It’s not that the best of Miami’s days as a party town are over. It’s that there’s a lot more going on these days than sun, sex and sand.
In the best of Miami, visual arts are thriving, world-renowned architects are reshaping the skyline and an almost unfair share of award-winning chefs have brought about a dynamic foodie scene.
That said, you’ll still find a cocktail menu everywhere from the pool to the ballpark. In this city, happy hour is an ethos.

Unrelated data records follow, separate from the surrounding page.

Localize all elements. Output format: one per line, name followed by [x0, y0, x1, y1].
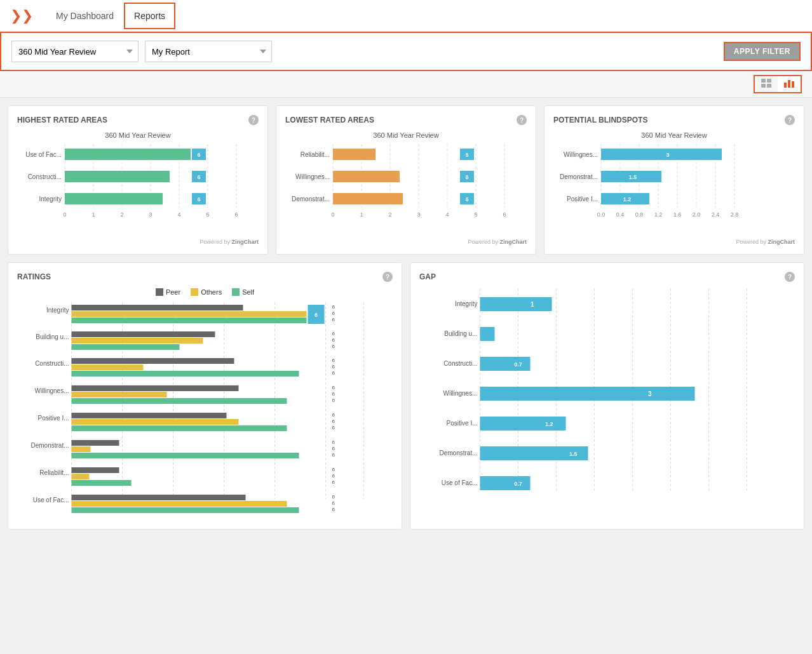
svg-rect-5 [788, 80, 790, 88]
svg-rect-110 [72, 364, 144, 370]
highest-rated-powered-by: Powered by ZingChart [17, 239, 259, 245]
legend-peer: Peer [156, 288, 180, 296]
svg-text:1.2: 1.2 [623, 196, 632, 203]
apply-filter-button[interactable]: APPLY FILTER [724, 42, 801, 61]
gap-svg: Integrity 1 Building u... 0.2 Constructi… [419, 288, 795, 504]
svg-text:6: 6 [332, 467, 335, 472]
svg-text:3: 3 [149, 211, 152, 218]
svg-text:6: 6 [332, 418, 335, 424]
svg-rect-68 [601, 149, 722, 160]
svg-rect-23 [65, 193, 163, 204]
svg-text:6: 6 [332, 337, 335, 343]
svg-text:6: 6 [465, 152, 468, 158]
svg-text:Use of Fac...: Use of Fac... [442, 479, 478, 486]
svg-text:6: 6 [503, 211, 506, 218]
gap-title: GAP ? [419, 272, 795, 282]
svg-text:1.5: 1.5 [629, 174, 637, 180]
svg-text:6: 6 [332, 412, 335, 418]
gap-help[interactable]: ? [785, 272, 795, 282]
nav-item-reports[interactable]: Reports [124, 3, 175, 29]
blindspots-svg: Willingnes... 3 Demonstrat... 1.5 Positi… [553, 144, 795, 220]
svg-text:Demonstrat...: Demonstrat... [439, 450, 477, 457]
logo-icon[interactable]: ❯❯ [10, 8, 33, 24]
svg-rect-19 [65, 171, 170, 182]
svg-rect-118 [72, 398, 287, 404]
lowest-rated-help[interactable]: ? [517, 115, 527, 125]
svg-rect-146 [72, 507, 299, 513]
highest-rated-chart: Use of Fac... 6 Constructi... 6 Integrit… [17, 144, 259, 237]
blindspots-help[interactable]: ? [785, 115, 795, 125]
svg-text:6: 6 [332, 479, 335, 485]
svg-text:6: 6 [332, 439, 335, 445]
svg-text:6: 6 [332, 385, 335, 390]
legend-others: Others [191, 288, 222, 296]
svg-text:2: 2 [388, 211, 391, 218]
svg-text:4: 4 [177, 211, 180, 218]
svg-text:0.0: 0.0 [597, 211, 606, 218]
legend-self: Self [232, 288, 254, 296]
ratings-svg: Integrity 6 6 6 6 6 Building u... 6 6 6 [17, 302, 393, 518]
svg-text:2.4: 2.4 [712, 211, 720, 218]
filter-bar: 360 Mid Year Review My Report APPLY FILT… [0, 32, 812, 71]
svg-text:Building u...: Building u... [444, 330, 477, 337]
peer-legend-color [156, 288, 163, 296]
ratings-help[interactable]: ? [382, 272, 393, 282]
svg-rect-0 [761, 79, 766, 83]
svg-text:Reliabilit...: Reliabilit... [39, 469, 69, 476]
highest-rated-help[interactable]: ? [248, 115, 259, 125]
svg-text:6: 6 [465, 174, 468, 180]
svg-rect-45 [333, 171, 400, 182]
blindspots-title: POTENTIAL BLINDSPOTS ? [553, 115, 795, 125]
highest-rated-title: HIGHEST RATED AREAS ? [17, 115, 259, 125]
blindspots-panel: POTENTIAL BLINDSPOTS ? 360 Mid Year Revi… [544, 105, 804, 255]
svg-text:6: 6 [332, 370, 335, 376]
svg-text:Positive I...: Positive I... [38, 415, 69, 422]
svg-text:0.7: 0.7 [514, 361, 522, 368]
svg-text:0.8: 0.8 [635, 211, 644, 218]
svg-rect-145 [72, 501, 287, 507]
svg-text:Use of Fac...: Use of Fac... [33, 497, 69, 504]
highest-rated-subtitle: 360 Mid Year Review [17, 131, 259, 139]
lowest-rated-chart: Reliabilit... 6 Willingnes... 6 Demonstr… [285, 144, 527, 237]
svg-text:6: 6 [332, 317, 335, 323]
lowest-rated-svg: Reliabilit... 6 Willingnes... 6 Demonstr… [285, 144, 527, 220]
svg-text:3: 3 [666, 152, 669, 158]
table-icon [761, 79, 771, 88]
svg-text:6: 6 [197, 174, 200, 180]
svg-text:Constructi...: Constructi... [35, 360, 69, 367]
nav-item-dashboard[interactable]: My Dashboard [46, 2, 124, 30]
svg-text:4: 4 [445, 211, 449, 218]
svg-text:1.5: 1.5 [569, 451, 578, 457]
chart-view-button[interactable] [778, 76, 801, 92]
svg-rect-137 [72, 467, 119, 473]
svg-rect-41 [333, 149, 376, 160]
svg-text:2.0: 2.0 [693, 211, 701, 218]
svg-text:1.2: 1.2 [654, 211, 663, 218]
ratings-title: RATINGS ? [17, 272, 393, 282]
svg-rect-165 [480, 357, 531, 371]
svg-text:Building u...: Building u... [36, 333, 69, 340]
svg-text:0.2: 0.2 [495, 331, 503, 338]
svg-text:Demonstrat...: Demonstrat... [292, 196, 330, 203]
svg-text:Willingnes...: Willingnes... [295, 173, 330, 180]
svg-text:6: 6 [332, 391, 335, 397]
gap-panel: GAP ? Integrity 1 Building u... [410, 262, 804, 530]
svg-rect-117 [72, 392, 167, 397]
review-select[interactable]: 360 Mid Year Review [11, 41, 139, 62]
svg-text:5: 5 [206, 211, 209, 218]
table-view-button[interactable] [755, 76, 778, 92]
report-select[interactable]: My Report [145, 41, 272, 62]
svg-text:6: 6 [332, 397, 335, 403]
svg-rect-1 [767, 79, 771, 83]
view-toggle [754, 75, 802, 93]
svg-rect-130 [72, 440, 119, 446]
svg-text:Integrity: Integrity [39, 196, 62, 203]
svg-rect-111 [72, 371, 299, 377]
svg-rect-93 [72, 311, 307, 317]
lowest-rated-subtitle: 360 Mid Year Review [285, 131, 527, 139]
svg-text:Positive I...: Positive I... [447, 420, 478, 427]
svg-text:6: 6 [332, 331, 335, 337]
main-content: HIGHEST RATED AREAS ? 360 Mid Year Revie… [0, 98, 812, 537]
ratings-legend: Peer Others Self [17, 288, 393, 296]
svg-text:6: 6 [332, 507, 335, 512]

A note: restaurants and nightclubs in the best of Miami open and close with alarming frequency. We apologize if some of the newcomers on our list turn out to lack staying power that defines the of-the-moment best of Miami.
Soho Beach House
A 50-room hotel tower annexed to the grounds of a members-only club, Soho Beach House offers a quiet, intimate take on the best of Miami experience.
With the exception of the courtyard restaurant Cecconi’s, on-site amenities here are off-limits to the general public.

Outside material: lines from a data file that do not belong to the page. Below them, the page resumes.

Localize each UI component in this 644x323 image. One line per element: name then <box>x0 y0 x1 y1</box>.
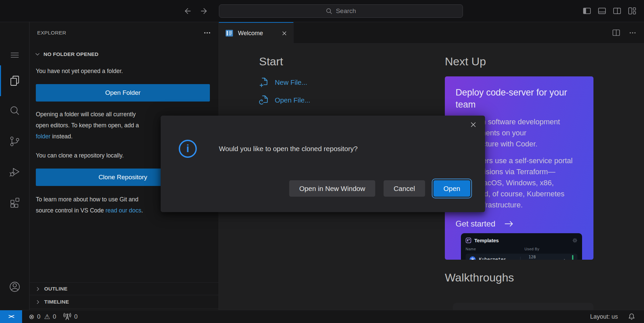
tab-bar: Welcome <box>219 22 644 44</box>
remote-icon: >< <box>8 313 14 320</box>
arrow-left-icon <box>183 7 192 15</box>
toggle-secondary-sidebar-icon[interactable] <box>613 6 622 15</box>
account-icon <box>8 280 21 293</box>
dialog-message: Would you like to open the cloned reposi… <box>219 145 357 153</box>
account-button[interactable] <box>0 275 29 299</box>
templates-columns: Name Used By <box>466 247 577 251</box>
keyboard-layout-indicator[interactable]: Layout: us <box>590 313 618 320</box>
error-icon: ⊗ <box>29 313 34 320</box>
start-list: New File... Open File... <box>259 73 420 109</box>
bell-icon[interactable] <box>628 313 635 320</box>
warning-icon: ⚠ <box>44 313 50 320</box>
editor-actions <box>612 22 637 44</box>
coder-logo-icon <box>466 238 471 243</box>
next-up-heading: Next Up <box>445 55 599 68</box>
files-icon <box>9 75 21 87</box>
new-file-icon <box>259 77 269 87</box>
search-input[interactable]: Search <box>219 4 463 18</box>
ports-count: 0 <box>74 313 78 320</box>
card-title: Deploy code-server for your team <box>456 86 581 111</box>
search-icon <box>326 8 332 14</box>
templates-preview-image: Templates Name Used By <box>461 233 582 260</box>
ports-indicator[interactable]: 0 <box>63 313 78 321</box>
tab-welcome[interactable]: Welcome <box>219 22 294 44</box>
warning-count: 0 <box>53 313 56 320</box>
magnifier-icon <box>9 105 21 117</box>
open-repository-dialog: i Would you like to open the cloned repo… <box>161 116 485 212</box>
radio-tower-icon <box>63 313 72 321</box>
extensions-icon <box>9 196 21 208</box>
title-bar: Search <box>0 0 644 22</box>
welcome-tab-icon <box>225 29 234 38</box>
read-docs-link[interactable]: read our docs <box>105 207 141 214</box>
start-section: Start New File... Open File... <box>259 44 420 109</box>
dialog-buttons: Open in New Window Cancel Open <box>289 180 470 197</box>
chevron-down-icon <box>34 51 41 57</box>
section-outline[interactable]: OUTLINE <box>30 282 219 295</box>
dialog-body: i Would you like to open the cloned repo… <box>179 140 357 158</box>
section-no-folder-opened[interactable]: NO FOLDER OPENED <box>30 48 219 60</box>
git-branch-icon <box>9 135 21 147</box>
empty-folder-text: You have not yet opened a folder. <box>36 66 210 77</box>
remote-indicator[interactable]: >< <box>0 310 22 323</box>
customize-layout-icon[interactable] <box>628 6 637 15</box>
gear-icon <box>572 238 577 243</box>
more-actions-icon[interactable] <box>203 29 211 37</box>
activity-bar <box>0 22 29 310</box>
walkthroughs-heading: Walkthroughs <box>445 271 599 284</box>
new-file-link[interactable]: New File... <box>259 73 420 91</box>
split-editor-icon[interactable] <box>612 28 621 37</box>
tab-label: Welcome <box>238 30 263 37</box>
tab-close-icon[interactable] <box>281 30 287 36</box>
open-folder-button[interactable]: Open Folder <box>36 84 210 102</box>
sidebar-item-source-control[interactable] <box>0 129 29 153</box>
sidebar-item-search[interactable] <box>0 99 29 123</box>
cancel-button[interactable]: Cancel <box>384 180 425 197</box>
section-timeline[interactable]: TIMELINE <box>30 295 219 309</box>
nav-forward-button[interactable] <box>199 6 209 16</box>
close-icon[interactable] <box>470 121 477 128</box>
sidebar-title: EXPLORER <box>37 30 66 36</box>
status-right: Layout: us <box>590 313 635 320</box>
error-count: 0 <box>37 313 41 320</box>
nav-back-button[interactable] <box>183 6 192 16</box>
divider <box>520 257 520 260</box>
layout-controls <box>582 6 637 15</box>
chevron-right-icon: › <box>564 257 565 260</box>
toggle-panel-icon[interactable] <box>597 6 607 15</box>
vscode-window: Search <box>0 0 644 323</box>
open-file-icon <box>259 95 269 105</box>
walkthrough-card-partial[interactable] <box>453 303 593 310</box>
sidebar-header: EXPLORER <box>30 22 219 44</box>
arrow-right-icon <box>200 7 209 15</box>
more-actions-icon[interactable] <box>629 29 637 37</box>
info-icon: i <box>179 140 197 158</box>
section-label: NO FOLDER OPENED <box>44 51 98 57</box>
debug-icon <box>9 166 21 178</box>
search-placeholder: Search <box>336 7 356 15</box>
sidebar-item-explorer[interactable] <box>0 69 29 93</box>
get-started-link[interactable]: Get started <box>456 219 593 229</box>
start-heading: Start <box>259 55 420 68</box>
chevron-right-icon <box>35 299 41 305</box>
hamburger-menu-icon <box>9 49 20 61</box>
problems-indicator[interactable]: ⊗ 0 ⚠ 0 <box>29 313 56 320</box>
add-folder-link[interactable]: folder <box>36 133 51 140</box>
status-bar: >< ⊗ 0 ⚠ 0 0 Layout: us <box>0 310 644 323</box>
template-row-kubernetes: Kubernetes 128 developers › <box>466 254 577 260</box>
templates-header: Templates <box>466 238 577 243</box>
sidebar-item-run-debug[interactable] <box>0 160 29 184</box>
open-file-link[interactable]: Open File... <box>259 91 420 109</box>
arrow-right-icon <box>504 220 514 228</box>
kubernetes-icon <box>470 256 476 260</box>
status-bar-green <box>572 255 573 260</box>
open-in-new-window-button[interactable]: Open in New Window <box>289 180 375 197</box>
sidebar-item-extensions[interactable] <box>0 190 29 214</box>
toggle-primary-sidebar-icon[interactable] <box>582 6 591 15</box>
chevron-right-icon <box>35 286 41 292</box>
menu-button[interactable] <box>0 43 29 67</box>
open-button[interactable]: Open <box>433 180 470 197</box>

Fellow guests and a not-quite-representative group of chic locals dominate the scene in the dining hall, spa and rooftop beach club.
In the evenings, a roving bartender visits the six Beachside suites to offer guests “One While Changing” — complimentary cocktails prepared in-room.
For $14, guests in other rooms can summon the art deco bar cart to their doors.
Fontainebleau Miami Beach
Decades after its heyday as a Rat Pack playground, the party is still going strong at the Fontainebleau, a best of Miami landmark.
A billion-dollar renovation completed in 2008 added more than a dozen restaurants, bars and lounges to the massive resort, where celebrities and year-round Spring Breakers sip drinks poolside before hitting the two in-house nightclubs, Arkadia and LIV.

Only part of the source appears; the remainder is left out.